New Ventures in Vodka

Where wine coolers captivated the 80s and microbrews burgeoned in the 90s, vodka is bringing verve and variety to drinking in the new millennium. Strawberry vodka, chocolate vodka, orange, cinnamon and key lime vodkas… Sidle up to any bar in any city and you'll see a sick display of distinct new tastes nestled on the shelf among the Ketel and Grey Goose, ready to splash into an updated Cosmo, Betelgeuse or Tootsie Roll Martini.

Trendy as these specialty vodkas may seem, spice- and herb-infused vodkas have been sating drinkers since the spirit first cracked the ice on frozen Russian and Polish faces several hundred years ago. Back then, flavoring wasn't intended for variety. It was necessary to take the edge off the primitive mash, the intense, harsh taste of which could make even the swarthiest drinker breathe fire.

Later, the ability to craft flavored concoctions became the mark of a skillful distiller.
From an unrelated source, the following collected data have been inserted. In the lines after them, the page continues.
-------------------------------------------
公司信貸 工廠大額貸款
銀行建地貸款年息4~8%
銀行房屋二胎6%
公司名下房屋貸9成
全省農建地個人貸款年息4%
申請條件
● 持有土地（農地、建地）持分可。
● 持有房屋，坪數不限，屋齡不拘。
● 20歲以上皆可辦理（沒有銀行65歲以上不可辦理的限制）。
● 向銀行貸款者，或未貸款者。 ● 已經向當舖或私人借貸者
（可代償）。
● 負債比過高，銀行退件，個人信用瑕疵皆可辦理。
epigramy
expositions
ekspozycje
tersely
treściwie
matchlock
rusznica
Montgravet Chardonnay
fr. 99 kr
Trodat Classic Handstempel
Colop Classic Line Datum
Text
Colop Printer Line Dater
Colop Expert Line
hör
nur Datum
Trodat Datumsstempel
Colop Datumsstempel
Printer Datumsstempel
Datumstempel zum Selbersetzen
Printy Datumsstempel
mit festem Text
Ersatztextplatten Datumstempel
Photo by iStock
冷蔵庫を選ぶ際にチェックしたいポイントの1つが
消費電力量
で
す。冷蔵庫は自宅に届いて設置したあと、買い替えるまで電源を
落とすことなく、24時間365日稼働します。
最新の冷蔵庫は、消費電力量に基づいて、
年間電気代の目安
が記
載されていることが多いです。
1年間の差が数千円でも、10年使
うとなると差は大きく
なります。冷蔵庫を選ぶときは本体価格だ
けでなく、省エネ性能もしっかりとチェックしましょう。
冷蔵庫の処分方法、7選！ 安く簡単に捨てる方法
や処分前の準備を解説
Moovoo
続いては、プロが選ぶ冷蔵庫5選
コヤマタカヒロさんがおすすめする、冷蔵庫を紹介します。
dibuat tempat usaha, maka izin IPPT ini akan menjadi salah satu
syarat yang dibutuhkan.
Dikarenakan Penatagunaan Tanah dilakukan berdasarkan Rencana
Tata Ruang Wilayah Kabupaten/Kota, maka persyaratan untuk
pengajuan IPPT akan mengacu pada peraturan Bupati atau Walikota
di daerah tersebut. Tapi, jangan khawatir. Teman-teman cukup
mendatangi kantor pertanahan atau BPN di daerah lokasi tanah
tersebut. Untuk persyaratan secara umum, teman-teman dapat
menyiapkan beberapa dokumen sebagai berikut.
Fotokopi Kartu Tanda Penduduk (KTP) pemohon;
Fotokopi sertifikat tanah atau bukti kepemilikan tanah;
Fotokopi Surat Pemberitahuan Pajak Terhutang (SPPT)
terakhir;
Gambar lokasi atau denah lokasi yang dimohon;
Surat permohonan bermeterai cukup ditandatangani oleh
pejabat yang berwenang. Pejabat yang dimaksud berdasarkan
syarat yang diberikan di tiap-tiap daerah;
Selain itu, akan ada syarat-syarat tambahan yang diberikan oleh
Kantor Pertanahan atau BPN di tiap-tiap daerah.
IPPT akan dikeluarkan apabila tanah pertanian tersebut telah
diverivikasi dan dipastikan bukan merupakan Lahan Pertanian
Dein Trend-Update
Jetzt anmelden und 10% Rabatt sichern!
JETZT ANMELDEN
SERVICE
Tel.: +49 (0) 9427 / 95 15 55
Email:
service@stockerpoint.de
Among those who elevated the practice to an art were the Russians and Poles, who've long marketed dozens of flavored vodkas. Among the most unusual brands in Russia are Okhotnichya or "Hunter's" vodka (flavored with a mix of ginger, cloves, lemon peel, coffee, anise and other herbs and spices, then blended with sugar and a touch of a wine similar to white port) and Zubrovka (vodka flavored with bison grass, an aromatic grass which is the cud of choice for herds of the rare European bison).

Flavored vodkas were slow to reach the mass U.S. market, however. Americans first became hooked on "the white spirit" after World War II, lured by the convenient fact that it had "no taste and no smell" (and could therefore be consumed on the sly). And for decades the classic vodka martini or vodka-tonic suited drinkers just fine. It wasn't until the cocktail craze of the late 90s that the current frenzy for vodka variety took off. Luckily, there are plenty of quality distillers out there to satisfy demand.

Among the first to tempt our palates with readily available flavored vodkas were Absolut and Stolichnaya. Absolut entered this niche market in 1986 with its Peppar, an aromatic, complex and spicy vodka that gets its kick from the spicy components in the capsicum pepper family and from fresh green jalapeño pepper. They later added Absolut Citron, Kurant and Mandarin. The newest twist to the Absolut line? Absolut Vanilia, which has a rich, robust and complex taste of vanilla, with notes of butterscotch and hints of dark chocolate. Its scheduled release is this spring.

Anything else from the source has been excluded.